В этих матрешках есть место и туристско-диккенсовскому Лондону с двухэтажными омнибусами, полицейскими-бобби, придорожными тавернами, адвокатскими иннами и красными почтовыми тумбами. Однако истинный Диккенс до сих пор живет не столько в ландшафте города, сколько в физиономиях, его населяющих, в пестроте британских лиц. Я хорошо помню лица всех диккенсовских героев, потому что я их копировал. В буквальном смысле. Советское «зеленое» издание Диккенса замечательно тем, что оно проиллюстрировано оригинальными рисунками-гравюрами Крукшенка и Физа — друзей и главных иллюстраторов романов Диккенса. В юности, когда я учился в художественной школе (в Москве, на Кудринской улице), я был заворожен этими монстриками с кучей магических бытовых подробностей — от высоченных воротников и цилиндров до заросших плющом церковных кладбищ, лавок древности и викторианских таверн с гигантскими каминами или адвокатских контор с клерками на высоченных табуретах, с перьями за ухом. Я стал перерисовывать эти иллюстрации, используя школьное перо и тушь, чтобы сымитировать эффект гравюры в книге. Мне казалось, что все эти чудаки, уродцы, карлицы-леди, жирные мальчики (есть такой персонаж у Диккенса, он засыпает на ходу) и пузатые эксцентрики — все это фикция, вымысел эксцентричного и макабрического ума гениального сочинителя.

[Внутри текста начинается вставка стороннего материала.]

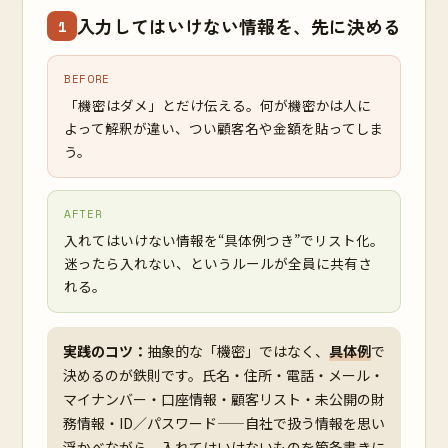
入力してはいけない情報を、先に決める
1
BEFORE
「機密はダメ」とだけ伝える。何が機密かは人に
よって解釈が違い、つい顧客名や金額を貼ってしま
う。
AFTER
入れてはいけない情報を“具体例つき”でリスト化。
迷ったら入れない、というルールが全員に共有さ
れる。
実践のコツ：
抽象的な「機密」ではなく、
具体例
で
決めるのが鉄則です。氏名・住所・電話・メール・
マイナンバー・口座情報・顧客リスト・未公開の財
務情報・ID／パスワード——自社で扱う情報を思い
浮かべながら、入れてはいけないものを箇条書きに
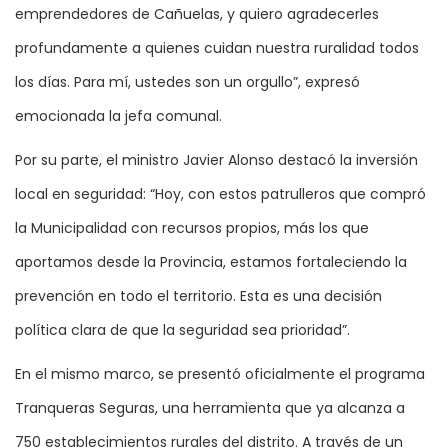
emprendedores de Cañuelas, y quiero agradecerles
profundamente a quienes cuidan nuestra ruralidad todos
los días. Para mí, ustedes son un orgullo”, expresó
emocionada la jefa comunal.
Por su parte, el ministro Javier Alonso destacó la inversión
local en seguridad: “Hoy, con estos patrulleros que compró
la Municipalidad con recursos propios, más los que
aportamos desde la Provincia, estamos fortaleciendo la
prevención en todo el territorio. Esta es una decisión
política clara de que la seguridad sea prioridad”.
En el mismo marco, se presentó oficialmente el programa
Tranqueras Seguras, una herramienta que ya alcanza a
750 establecimientos rurales del distrito. A través de un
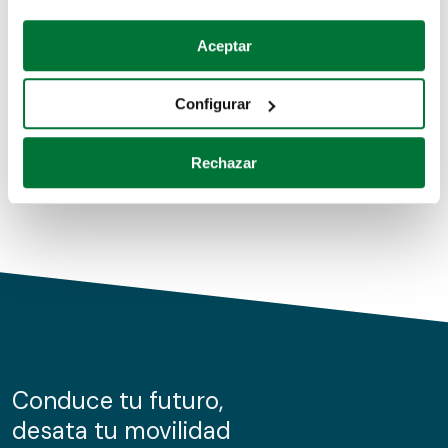
Coches de segunda mano
Si lo permite, también quisiéramos:
Aceptar
Recopilar información sobre su ubicación geográfica
Coches de km0
que puede tener una precisión de varios metros
Configurar
Coches de renting
Identificar su dispositivo analizándolo activamente
para buscar características específicas (huellas
Rechazar
digitales)
Obtenga más información sobre cómo se procesan sus
datos personales y establezca sus preferencias en la
sección de datos
. Puede cambiar o retirar su
consentimiento en cualquier momento en la Declaración
de cookies.
Las cookies de este sitio web se usan para personalizar
el contenido y los anuncios, ofrecer funciones de redes
sociales y analizar el tráfico. Además, compartimos
Conduce tu futuro,
información sobre el uso que haga del sitio web con
desata tu movilidad
nuestros partners de redes sociales, publicidad y análisis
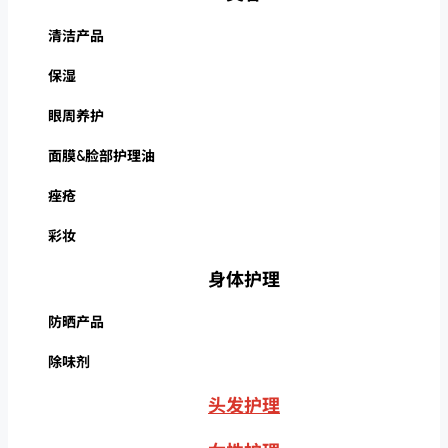
清洁产品
保湿
眼周养护
面膜&脸部护理油
痤疮
彩妆
身体护理
防晒产品
除味剂
头发护理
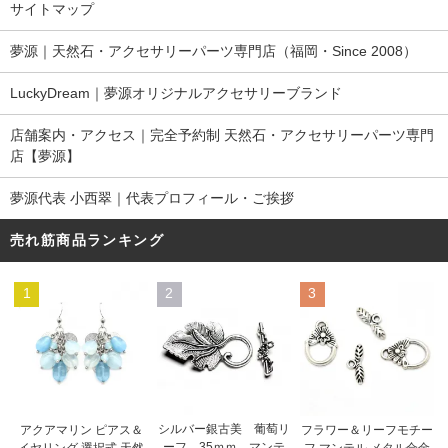
サイトマップ
夢源｜天然石・アクセサリーパーツ専門店（福岡・Since 2008）
LuckyDream｜夢源オリジナルアクセサリーブランド
店舗案内・アクセス｜完全予約制 天然石・アクセサリーパーツ専門
店【夢源】
夢源代表 小西翠｜代表プロフィール・ご挨拶
売れ筋商品ランキング
1
2
3
シルバー銀古美 葡萄リ
アクアマリン ピアス＆
フラワー＆リーフモチー
ーフ 35ｍｍ マンテ
イヤリング 選択式 天然
フ マンテル メタル合金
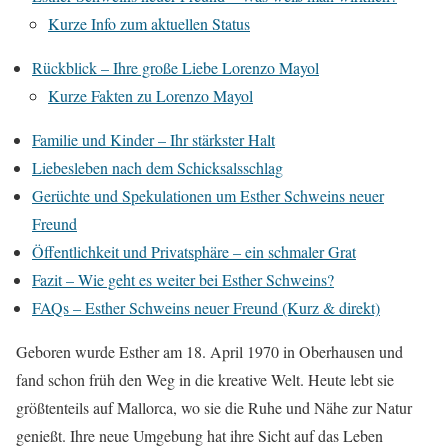
Kurze Info zum aktuellen Status
Rückblick – Ihre große Liebe Lorenzo Mayol
Kurze Fakten zu Lorenzo Mayol
Familie und Kinder – Ihr stärkster Halt
Liebesleben nach dem Schicksalsschlag
Gerüchte und Spekulationen um Esther Schweins neuer
Freund
Öffentlichkeit und Privatsphäre – ein schmaler Grat
Fazit – Wie geht es weiter bei Esther Schweins?
FAQs – Esther Schweins neuer Freund (Kurz & direkt)
Geboren wurde Esther am 18. April 1970 in Oberhausen und
fand schon früh den Weg in die kreative Welt. Heute lebt sie
größtenteils auf Mallorca, wo sie die Ruhe und Nähe zur Natur
genießt. Ihre neue Umgebung hat ihre Sicht auf das Leben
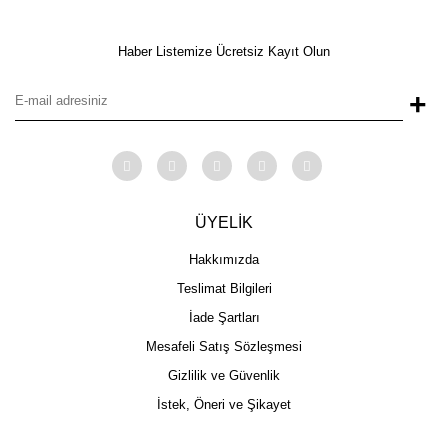
Haber Listemize Ücretsiz Kayıt Olun
+
ÜYELİK
Hakkımızda
Teslimat Bilgileri
İade Şartları
Mesafeli Satış Sözleşmesi
Gizlilik ve Güvenlik
İstek, Öneri ve Şikayet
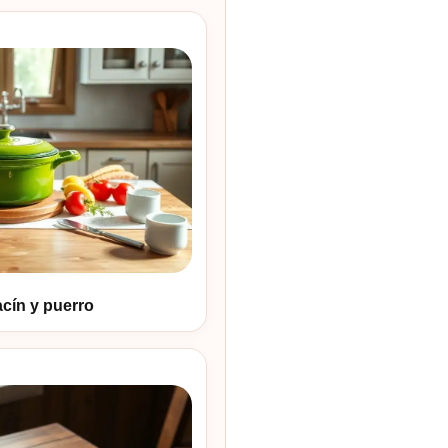
cín y puerro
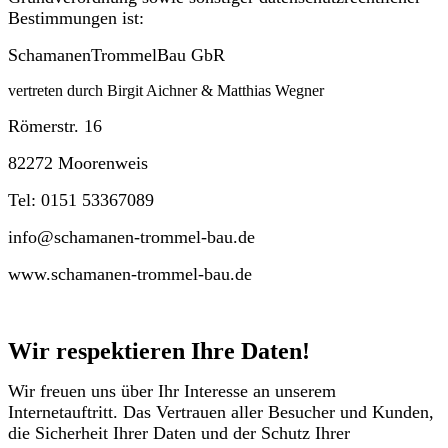
Bestimmungen ist:
SchamanenTrommelBau GbR
vertreten durch Birgit Aichner & Matthias Wegner
Römerstr. 16
82272 Moorenweis
Tel: 0151 53367089
info@schamanen-trommel-bau.de
www.schamanen-trommel-bau.de
Wir respektieren Ihre Daten!
Wir freuen uns über Ihr Interesse an unserem
Internetauftritt. Das Vertrauen aller Besucher und Kunden,
die Sicherheit Ihrer Daten und der Schutz Ihrer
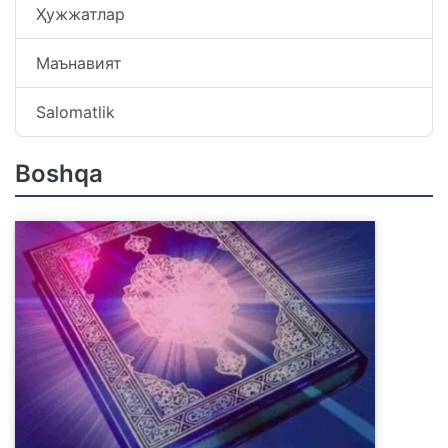
Ҳужжатлар
Маънавият
Salomatlik
Boshqa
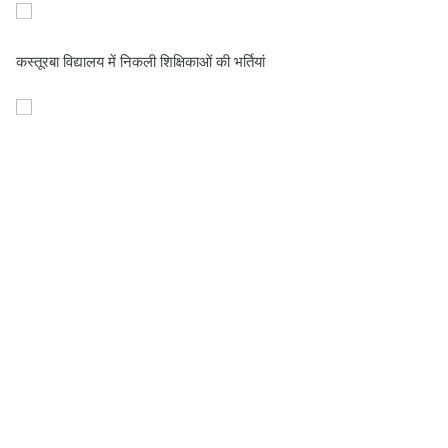
कस्तूरबा विद्यालय में निकली शिक्षिकाओं की भर्तियां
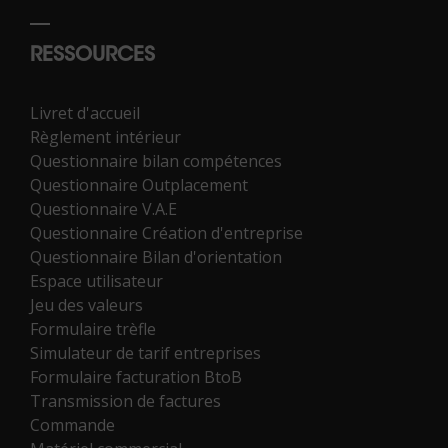
RESSOURCES
Livret d'accueil
Règlement intérieur
Questionnaire bilan compétences
Questionnaire Outplacement
Questionnaire V.A.E
Questionnaire Création d'entreprise
Questionnaire Bilan d'orientation
Espace utilisateur
Jeu des valeurs
Formulaire trèfle
Simulateur de tarif entreprises
Formulaire facturation BtoB
Transmission de factures
Commande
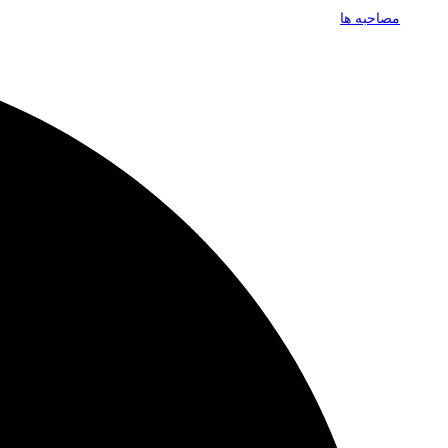
مصاحبه ها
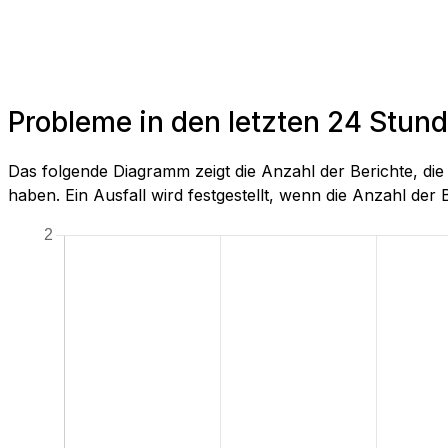
Probleme in den letzten 24 Stund
Das folgende Diagramm zeigt die Anzahl der Berichte, di
haben. Ein Ausfall wird festgestellt, wenn die Anzahl der Be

Попав в Англию, я стал встречать их на каждом шагу. Теперь мне не нужны тушь с пером, чтобы имитировать стиль гравюры, — достаточно начать щелкать фотографии на мобильник. Каждое лицо при этом — своего рода маскарад: тут постоянно сталкиваешься с барменом или водителем такси, который похож на университетского профессора (впрочем, таксистом может быть и безработный профессор), и с профессором с лицом гангстера из Ист-Энда (что тоже бывает: перевоспитавшийся грабитель начинает вести университетский курс). Многие из них вовсе не соответствуют стереотипам милых эксцентриков — вспомним английских футбольных болельщиков или фашиствующих британских скинхедов.